(Page images and extracted text)
—————

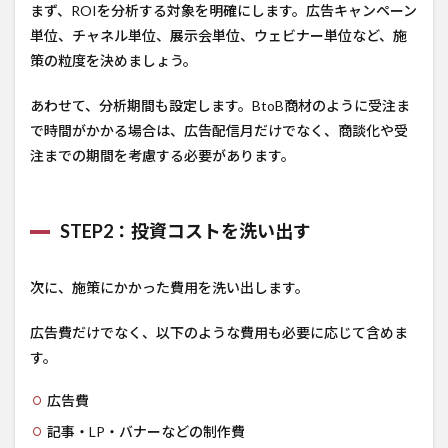
まず、ROIを分析する対象を明確にします。広告キャンペーン
単位、チャネル単位、展示会単位、ウェビナー単位など、施
策の粒度を決めましょう。
あわせて、分析期間も設定します。BtoB商材のように受注ま
で時間がかかる場合は、広告配信月だけでなく、商談化や受
注までの期間を考慮する必要があります。
STEP2：投資コストを洗い出す
次に、施策にかかった費用を洗い出します。
広告費だけでなく、以下のような費用も必要に応じて含めま
す。
広告費
記事・LP・バナーなどの制作費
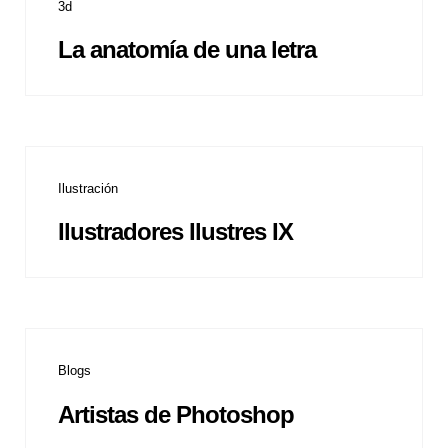
3d
La anatomía de una letra
Ilustración
Ilustradores Ilustres IX
Blogs
Artistas de Photoshop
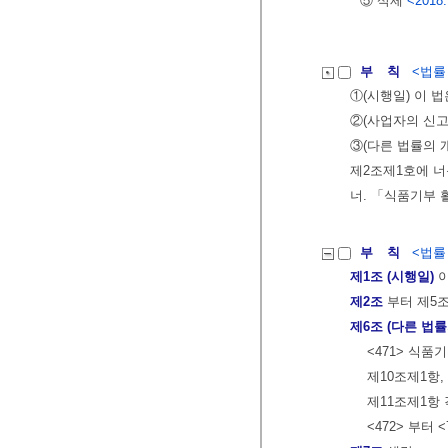
⑤ 삭제
<2018.
부 칙
<법률 제
①(시행일) 이 
②(사업자의 신고
③(다른 법률의 
제2조제1호에 너
너. 「식품기부 
부 칙
<법률 제
제1조 (시행일)
이
제2조
부터 제5
제6조 (다른 법률
<471> 식
제10조제1항,
제11조제1항 
<472> 부터 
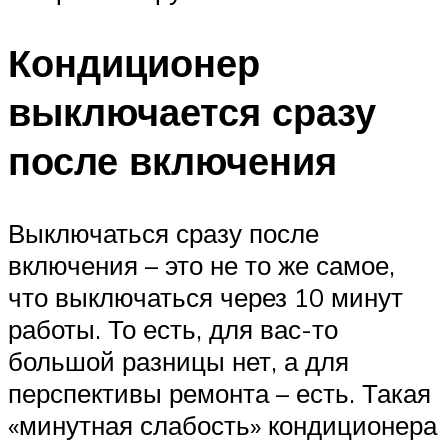
Кондиционер
выключается сразу
после включения
Выключаться сразу после
включения – это не то же самое,
что выключаться через 10 минут
работы. То есть, для вас-то
большой разницы нет, а для
перспективы ремонта – есть. Такая
«минутная слабость» кондиционера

—————

Task prompt:
Nothing but the pictures should be left out when the records are retyped exactly.

Written response:
まず、ROIを分析する対象を明確にします。広告キャンペーン
単位、チャネル単位、展示会単位、ウェビナー単位など、施
策の粒度を決めましょう。
あわせて、分析期間も設定します。BtoB商材のように受注ま
で時間がかかる場合は、広告配信月だけでなく、商談化や受
注までの期間を考慮する必要があります。
STEP2：投資コストを洗い出す
次に、施策にかかった費用を洗い出します。
広告費だけでなく、以下のような費用も必要に応じて含めま
す。
広告費
記事・LP・バナーなどの制作費
3d
La anatomía de una letra
Ilustración
Ilustradores Ilustres IX
Blogs
Artistas de Photoshop
⑤ 삭제
<2018.
부 칙
<법률 제
①(시행일) 이 
②(사업자의 신고
③(다른 법률의 
제2조제1호에 너
너. 「식품기부 
부 칙
<법률 제
제1조 (시행일)
이
제2조
부터 제5
제6조 (다른 법률
<471> 식
제10조제1항,
제11조제1항 
<472> 부터 
Кондиционер
выключается сразу
после включения
Выключаться сразу после
включения – это не то же самое,
что выключаться через 10 минут
работы. То есть, для вас-то
большой разницы нет, а для
перспективы ремонта – есть. Такая
«минутная слабость» кондиционера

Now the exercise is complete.